Sorry for the delay in posting my next blog. I’ve been getting wrapped up in all sort of things but actually mostly non-ebola work and starting to think about the post-ebola transition... I'm not sure I've got the balance of writing blog entries vs working in the unit quite right yet.

So I stand corrected… maybe ‘The Surge’ is making a difference. In the last couple of weeks there has definitely been an increase in the number of holding beds (in isolation units where ebola suspects are taken) available. Many of the beds are being filled with suspects rounded up by the community teams who are going door to door looking for sick people in confirmed ebola hotspots of the city. There were some initial suspicions that the community teams were just isolating the elderly, the infirm and the homeless but if this was the case then the proportion of suspects testing negative would have increased and that, as far as I am aware, hasn’t occurred. In fact, in eastern parts of the city, which is generally more crowded and poorer and consequentially more ebola-ridden, the proportion of suspects testing positive is about 50% - higher than in most areas. These diseases are always the same – Paul Farmer wrote a compelling diary entry back in October about structural violence and health inequality relating to ebola.

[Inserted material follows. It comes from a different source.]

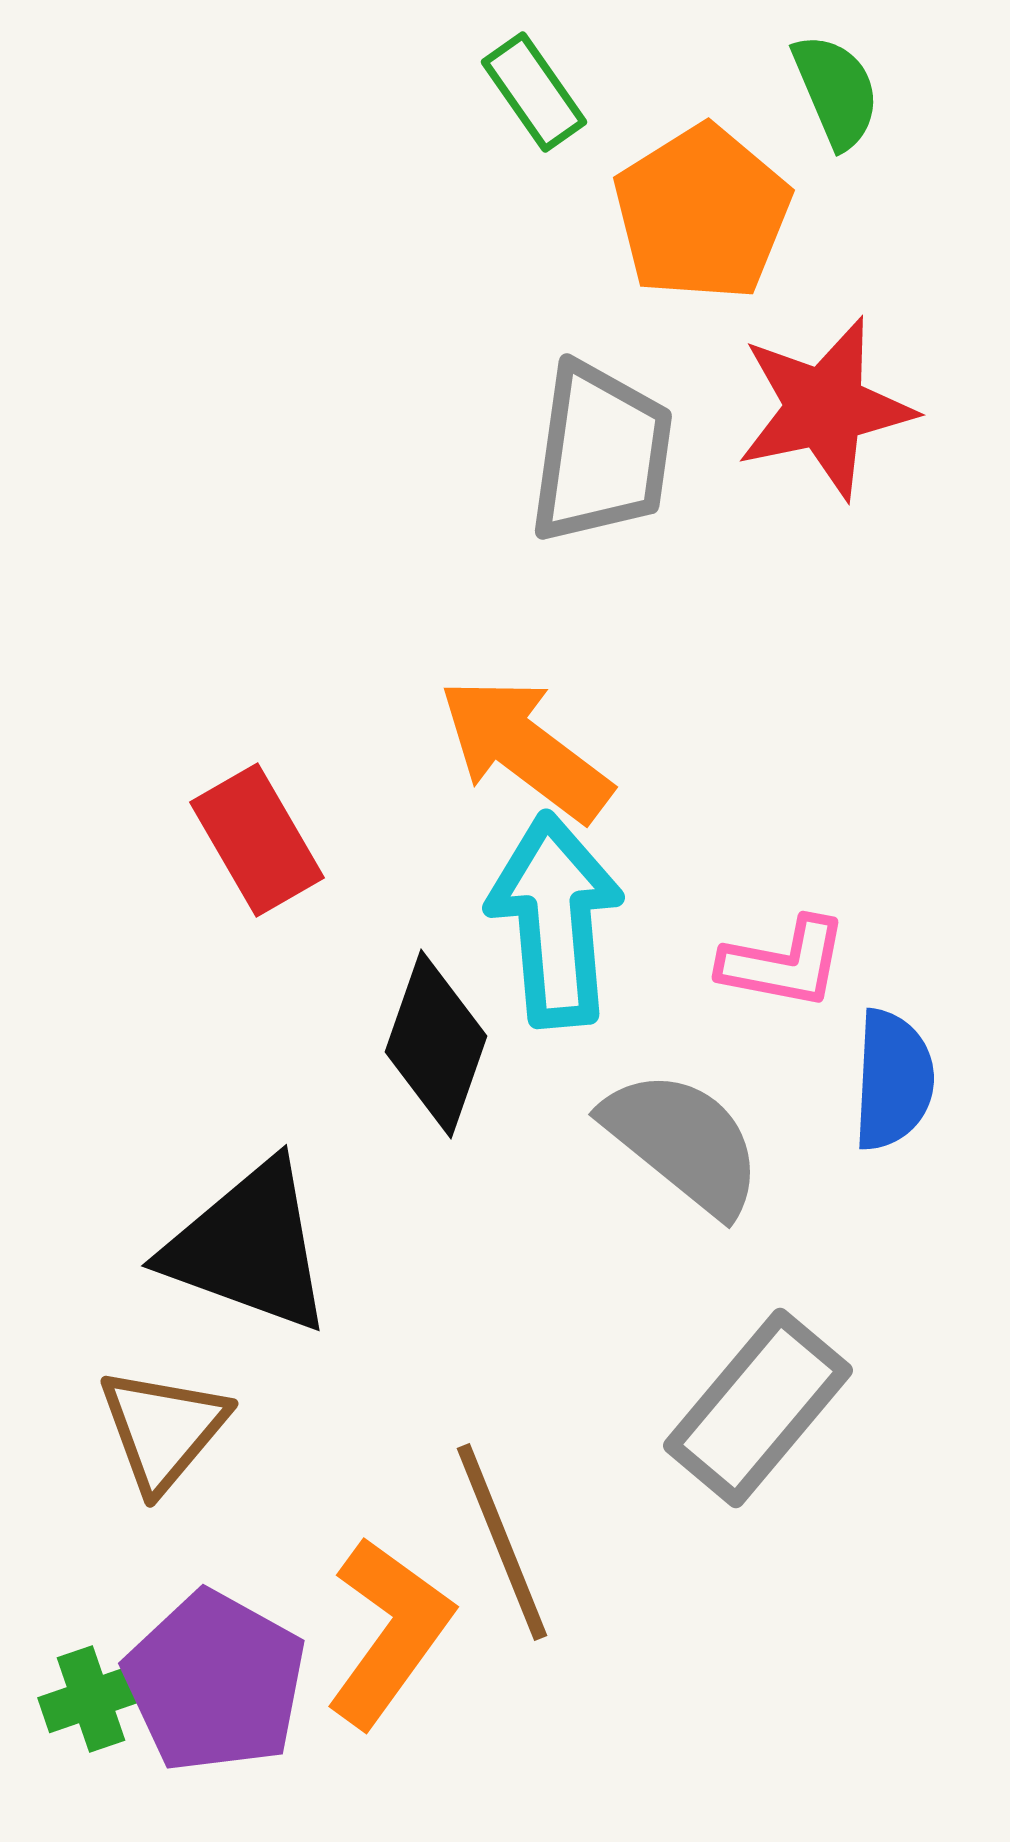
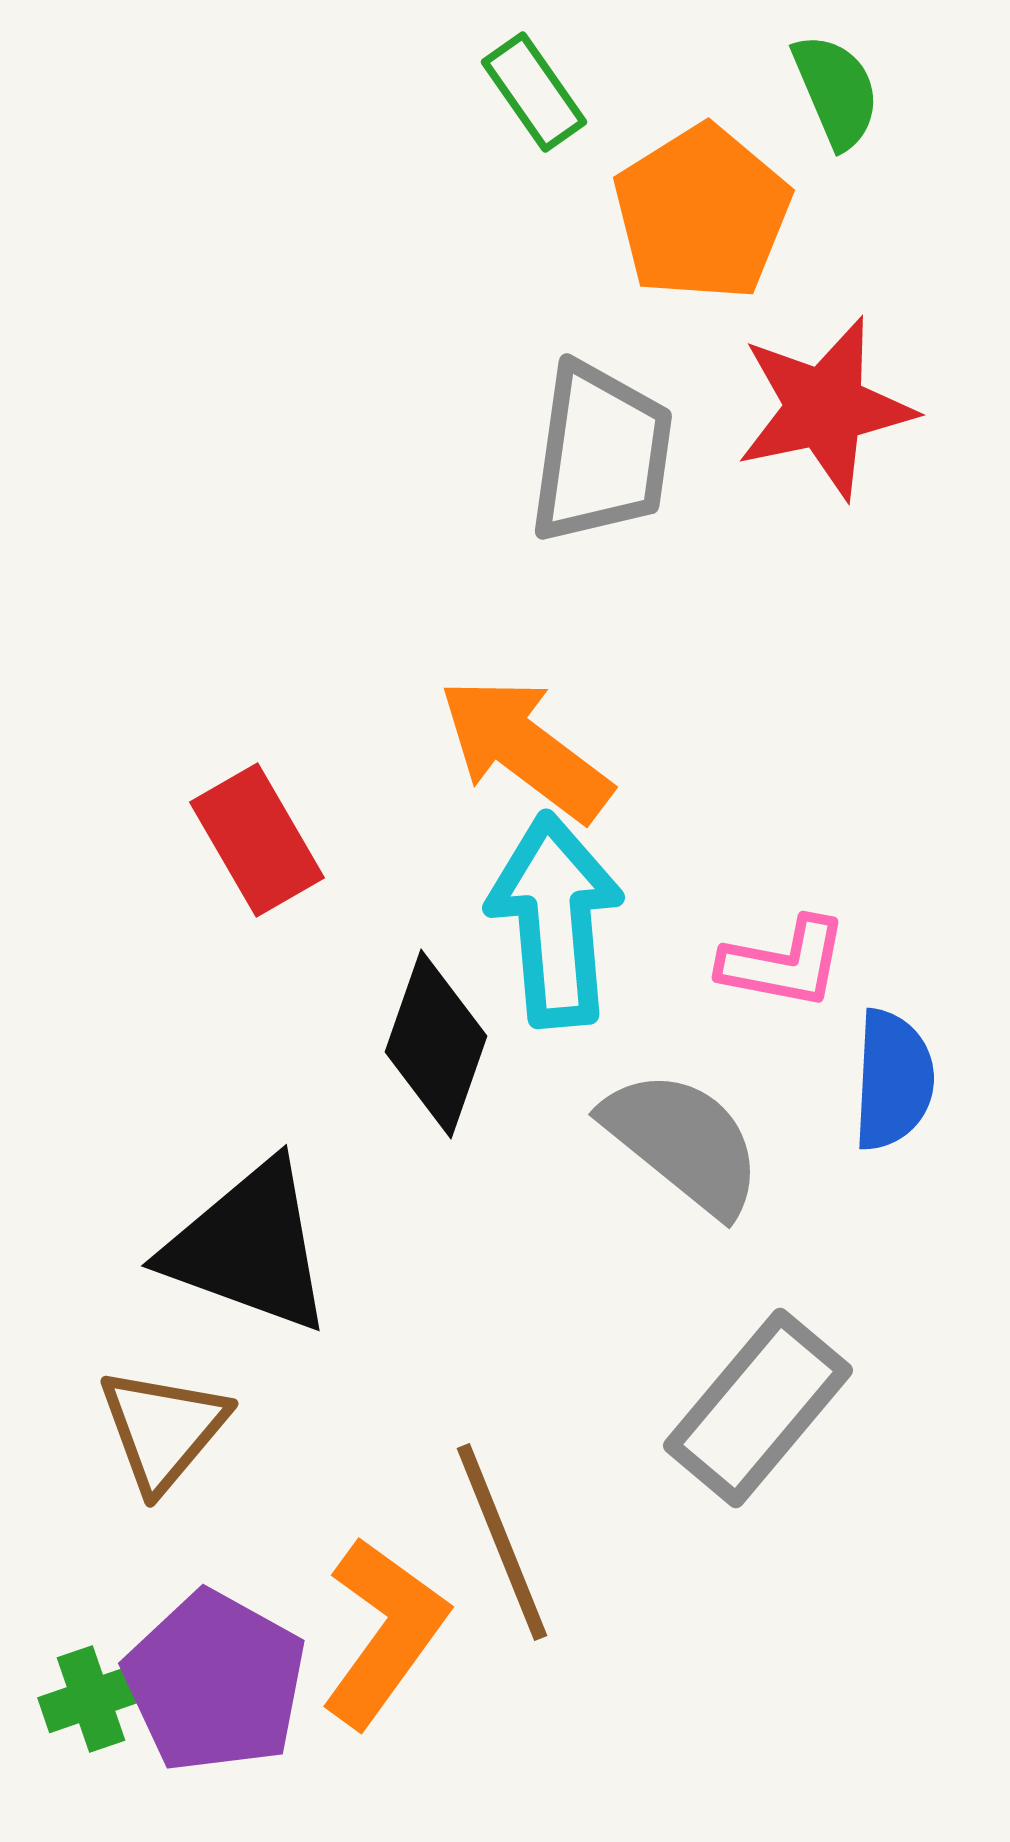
orange L-shape: moved 5 px left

Even the scale-up in laboratory testing is filtering down to real improvements on the ground.  We now have three collection times for blood tests in a day from Connaught’s Isolation Unit: 8:30am, 12:30pm and 4:30pm. Yesterday, we had patients admitted in the morning whose bloods were sent by 12:30pm and amazingly the results were back by 7pm. This meant we were able to discharge four negative patients home in the evening without them having to stay any longer in our unit, minimising their exposure to possible positive patients.  It also meant we could isolate the two remaining suspects in the holding tent rather than sending them home to the community. What a win-win situation J
So it looks like things are starting to turn around; maybe this is the beginning of the end or more likely the end of the middle. What happens next in looking to the post ebola phase of health system strengthening will be the subject of another blog entry. It certainly was and continues to be the focus of the Kings Sierra Leone Partnership to make long-term positive impact on the structure and quality of the health system and I’m excited to get involved in a few projects that have a longer outlook and non-ebola focus.


A little disclaimer – it’s very hard to get accurate information about how the epidemic is progressing here. I suppose I am at an advantage about not having the media cloud my perspective but the above assessment is simply based upon discussions with colleagues and a general feeling within the team rather than facts and figures that I have personally have opportunity to see.